AIM OF THE TASK:
Without changing a character, output all of the records.

Stored data entries:
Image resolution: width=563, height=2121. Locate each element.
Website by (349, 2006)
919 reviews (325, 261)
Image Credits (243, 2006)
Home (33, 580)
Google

OUTPUT OF THE EXERCISE:
Image resolution: width=563, height=2121. Locate each element.
Website by (349, 2006)
919 reviews (325, 261)
Image Credits (243, 2006)
Home (33, 580)
Google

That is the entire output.